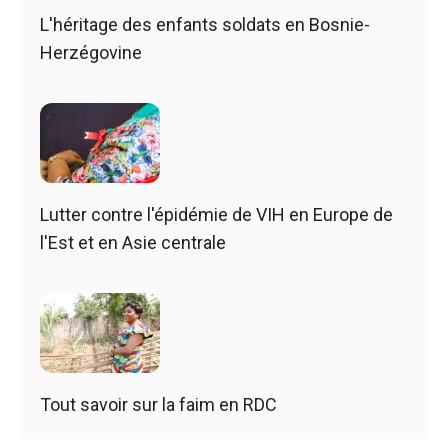
L'héritage des enfants soldats en Bosnie-
Herzégovine
Lutter contre l'épidémie de VIH en Europe de
l'Est et en Asie centrale
Tout savoir sur la faim en RDC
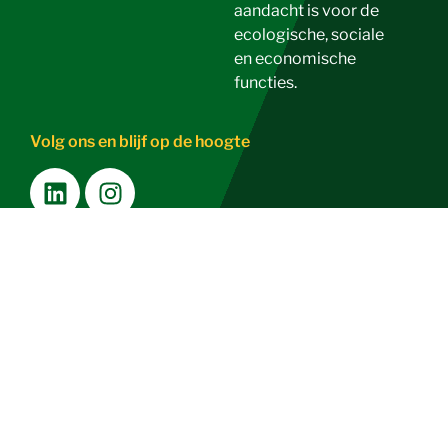
aandacht is voor de
ecologische, sociale
en economische
functies.
Volg ons en blijf op de hoogte
NIEUWSBRIEF
Pers
Disclaimer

■ Exercise aim
Without any pictures, reproduce exactly the lines from the line that contains "Herzégovine" to the end of the entries above, both ends included.

■ Output of the exercise
Herzégovine
Lutter contre l'épidémie de VIH en Europe de
l'Est et en Asie centrale
Tout savoir sur la faim en RDC
aandacht is voor de
ecologische, sociale
en economische
functies.
Volg ons en blijf op de hoogte
NIEUWSBRIEF
Pers
Disclaimer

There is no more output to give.